Top of Record set
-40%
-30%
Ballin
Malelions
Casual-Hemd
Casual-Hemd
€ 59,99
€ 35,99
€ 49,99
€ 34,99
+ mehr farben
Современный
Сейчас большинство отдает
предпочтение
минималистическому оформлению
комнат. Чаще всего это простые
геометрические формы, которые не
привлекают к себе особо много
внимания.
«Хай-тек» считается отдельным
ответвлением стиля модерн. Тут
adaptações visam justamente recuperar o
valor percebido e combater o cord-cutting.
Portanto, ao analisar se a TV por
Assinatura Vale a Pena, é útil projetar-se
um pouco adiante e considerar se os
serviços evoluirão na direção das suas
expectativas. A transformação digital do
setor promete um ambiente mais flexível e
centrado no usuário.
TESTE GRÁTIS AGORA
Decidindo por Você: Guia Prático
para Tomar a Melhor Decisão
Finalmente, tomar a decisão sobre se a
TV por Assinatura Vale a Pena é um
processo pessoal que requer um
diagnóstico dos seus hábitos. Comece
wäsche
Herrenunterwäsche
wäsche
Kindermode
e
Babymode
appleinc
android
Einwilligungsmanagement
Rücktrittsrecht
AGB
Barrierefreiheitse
Bottom of Record set
Top of Record set
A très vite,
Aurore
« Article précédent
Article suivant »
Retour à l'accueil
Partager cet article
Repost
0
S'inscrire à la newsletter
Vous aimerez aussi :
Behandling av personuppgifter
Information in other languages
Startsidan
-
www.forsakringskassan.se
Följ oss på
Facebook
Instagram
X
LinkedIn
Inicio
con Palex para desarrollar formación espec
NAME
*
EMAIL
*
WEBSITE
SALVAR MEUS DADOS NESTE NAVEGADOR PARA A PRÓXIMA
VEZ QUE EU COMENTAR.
Bottom of Record set
Top of Record set
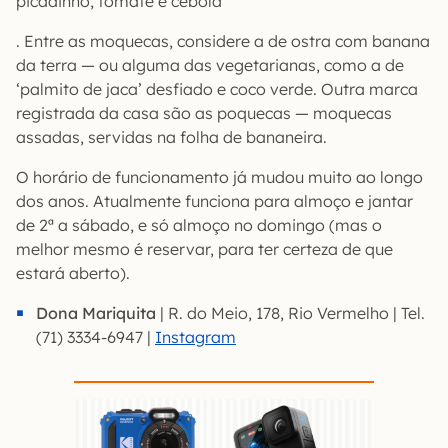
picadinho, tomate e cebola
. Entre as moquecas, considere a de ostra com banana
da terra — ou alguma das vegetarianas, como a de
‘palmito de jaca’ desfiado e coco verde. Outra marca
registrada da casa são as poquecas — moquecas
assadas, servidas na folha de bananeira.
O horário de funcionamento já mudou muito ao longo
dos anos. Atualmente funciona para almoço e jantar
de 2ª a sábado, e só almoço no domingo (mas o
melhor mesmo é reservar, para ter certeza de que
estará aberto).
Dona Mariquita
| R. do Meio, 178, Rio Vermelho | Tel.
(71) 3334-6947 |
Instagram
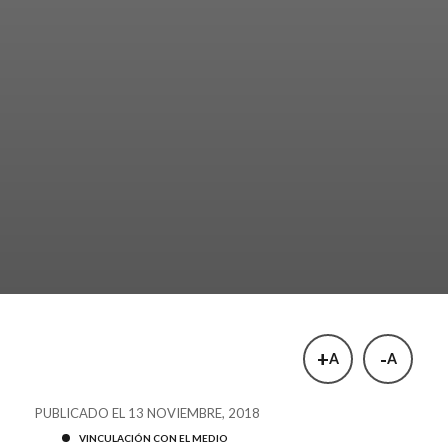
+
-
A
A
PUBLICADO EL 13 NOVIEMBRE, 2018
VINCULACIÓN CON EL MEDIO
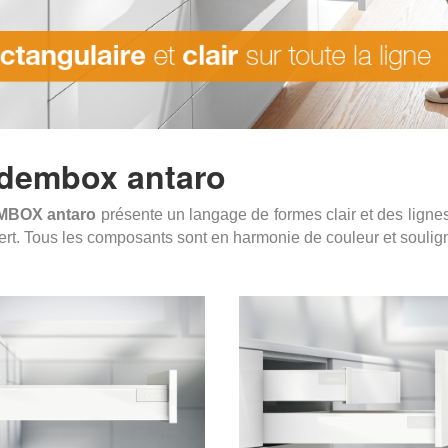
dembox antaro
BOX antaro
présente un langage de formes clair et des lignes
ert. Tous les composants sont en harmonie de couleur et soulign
Bottom of Record set
Assignment> Within the entries above, the lines from the one containing "melhor mesmo é" through the one containing "ert. Tous les" are to be transcribed exactly, ends included, pictures excluded.

Exercise response>
melhor mesmo é reservar, para ter certeza de que
estará aberto).
Dona Mariquita
| R. do Meio, 178, Rio Vermelho | Tel.
(71) 3334-6947 |
Instagram
+
-
A
A
PUBLICADO EL 13 NOVIEMBRE, 2018
VINCULACIÓN CON EL MEDIO
dembox antaro
BOX antaro
présente un langage de formes clair et des lignes
ert. Tous les composants sont en harmonie de couleur et soulign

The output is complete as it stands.